This essentially means that

for (const k of list.take(5).map(mapFn)) {
  console.log(k)
}

is equal to

for (const k of list.map(mapFn).take(5)) {
  console.log(k)
}

We can also defined the each to abstract the for .. of loop.

class InfinitePositives {
  constructor(iterable, callback) {
    this.index = 1
    this.iterable = iterable || this
    this.callback = callback || (i => i)
  }

  [Symbol.iterator]() { return this }

  next() {
    while (true) {
      return { done: false, value: this.index++ }
    }
  }

  map(callback) {
    return new InfiniteMap(this, callback)
  }

  take(size) {
    return new InfiniteTake(this, size)
  }

  takeUntil(callback) {
    return new InfiniteUntil(this, callback)
  }

  each(callback) {
    for(let item of this){
      callback(item);
    }
  }
}

So we can write

list.take(5).map(mapFn).each(console.log)

We created a new data structure that express the infinite set of all positive integers.
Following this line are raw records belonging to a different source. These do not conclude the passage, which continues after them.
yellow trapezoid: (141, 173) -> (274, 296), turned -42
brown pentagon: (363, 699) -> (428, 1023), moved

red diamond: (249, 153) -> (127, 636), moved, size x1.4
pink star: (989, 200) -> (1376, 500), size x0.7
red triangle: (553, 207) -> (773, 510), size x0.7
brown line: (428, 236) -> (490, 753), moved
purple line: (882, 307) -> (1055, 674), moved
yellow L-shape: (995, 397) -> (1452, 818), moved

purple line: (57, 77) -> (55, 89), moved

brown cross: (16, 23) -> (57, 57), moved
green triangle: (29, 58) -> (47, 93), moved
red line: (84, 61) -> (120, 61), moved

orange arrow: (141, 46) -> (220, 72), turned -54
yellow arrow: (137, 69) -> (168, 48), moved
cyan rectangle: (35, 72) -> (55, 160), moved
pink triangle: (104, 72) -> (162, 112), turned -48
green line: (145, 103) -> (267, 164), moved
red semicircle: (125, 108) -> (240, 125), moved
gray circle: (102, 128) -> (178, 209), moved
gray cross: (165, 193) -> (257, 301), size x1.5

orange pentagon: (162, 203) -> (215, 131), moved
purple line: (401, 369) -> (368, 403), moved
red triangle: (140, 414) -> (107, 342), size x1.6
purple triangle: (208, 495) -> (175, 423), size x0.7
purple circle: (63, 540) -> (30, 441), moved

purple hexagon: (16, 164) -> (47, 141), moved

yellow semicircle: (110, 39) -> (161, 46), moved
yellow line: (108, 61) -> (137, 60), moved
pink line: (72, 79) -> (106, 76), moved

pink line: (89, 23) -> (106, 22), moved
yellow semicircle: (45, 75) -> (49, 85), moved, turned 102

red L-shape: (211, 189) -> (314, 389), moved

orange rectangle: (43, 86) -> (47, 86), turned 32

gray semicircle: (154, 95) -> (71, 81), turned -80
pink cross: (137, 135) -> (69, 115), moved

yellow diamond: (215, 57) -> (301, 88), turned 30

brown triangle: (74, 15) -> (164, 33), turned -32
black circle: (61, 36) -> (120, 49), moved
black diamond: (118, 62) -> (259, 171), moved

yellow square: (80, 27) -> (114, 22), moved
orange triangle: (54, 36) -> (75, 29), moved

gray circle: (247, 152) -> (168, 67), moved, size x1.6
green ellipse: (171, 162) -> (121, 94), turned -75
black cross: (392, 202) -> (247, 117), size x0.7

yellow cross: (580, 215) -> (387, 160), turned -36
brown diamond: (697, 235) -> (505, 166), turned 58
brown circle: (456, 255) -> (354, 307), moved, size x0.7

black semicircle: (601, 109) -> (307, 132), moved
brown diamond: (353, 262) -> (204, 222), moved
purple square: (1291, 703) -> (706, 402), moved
What if we want to express another infinite set, e.g. the Fibonacci Set, or the set of Negative Even Numbers, and we want to use the same functions we defined for the PositiveIntegers ?

We can create a new interface that supports the ability to operate on infinity sets. Let’s call it InfinitySupport

let InfiniteMap, InfiniteTake, InfiniteUntil;

class InfinitySupport {
  constructor(iterable, callback) {
    this.iterable = iterable || this;
    this.callback = callback || (i => i);
  }

  [Symbol.iterator]() { return this; }

  next() {
    throw Error('next() should be overwritten by the subclass')
  }

  map(callback) {
    return new InfiniteMap(this, callback);
  }

  take(size) {
    return new InfiniteTake(this, size);
  }

  takeUntil(callback) {
    return new InfiniteUntil(this, callback);
  }

  each(callback) {
    for (const item of this) {
      callback(item);
    }
  }
}

InfiniteMap = class _InfiniteMap extends InfinitySupport {
  next() {
    const item = this.iterable.next();
    const mappedValue = this.callback(item.value);
    return { value: mappedValue, done: item.done };
  }
}


InfiniteUntil = class _InfiniteUntil extends InfinitySupport {
  next() {
    const item = this.iterable.next();

    if (this.callback(item.value)) { // stop the iteration
      return { done: true };
    }

    return { value: item.value, done: item.done };
  }
}

InfiniteTake = class _InfiniteTake extends InfinitySupport {
  constructor(iterable, size) {
    super(iterable);
    this.size = size;
    this.index = 0;
  }

  next() {
    const item = this.iterable.next();

    if (this.index === this.size) { // stop the iteration
      return { done: true };
    }

    this.index++;

    return { value: item.value, done: item.done };
  }
}

Then we can define our sets in relation to that:

class InfinitePositives extends InfinitySupport {
  constructor(iterable, callback) {
    super(iterable, callback);
    this.index = 1;
  }

  next() {
    while (true) {
      return { done: false, value: this.index++ };
    }
  }
}

class FibonaciNumbers extends InfinitySupport {
  constructor(iterable, callback) {
    super(iterable, callback);
    this.previousprevious;
    this.previous = 0;
    this.current = 1;
  }

  next() {
    while (true) {
      this.previousprevious = this.previous;
      this.previous = this.current;
      this.current = this.previous + this.previousprevious;
      return { done: false, value: this.current };
    }
  }
}

class NegativeEvenIntegers extends InfinitySupport {
  constructor(iterable, callback) {
    super(iterable, callback);
    this.start = 0;
  }

  next() {
    while (true) {
      return { done: false, value: (this.start = this.start - 2) };
    }
  }
}

And use the functions we defined in the InfinitySupport

const fibo = new FibonaciNumbers();

fibo.take(5).each(console.log);

const negativeEven = new NegativeEvenIntegers();

negativeEven.take(5).each(console.log);

So what did we achieved?

  • We raised the level of abstraction, by chaining high order concepts.
  • We avoid storing intermediate representations, and hence waisting memory.
  • We don’t operate on the whole set, but we are lazily evaluate on step at a time.

Laziness

In the previous examples, we defer the calculation of a value (the execution of our callback), until we need it. Lazy evaluation usually is combined with memoization. After a value is computed the result is stored in a cache, the next time the calculation is requested, the function returns the stored value instead of computing it again.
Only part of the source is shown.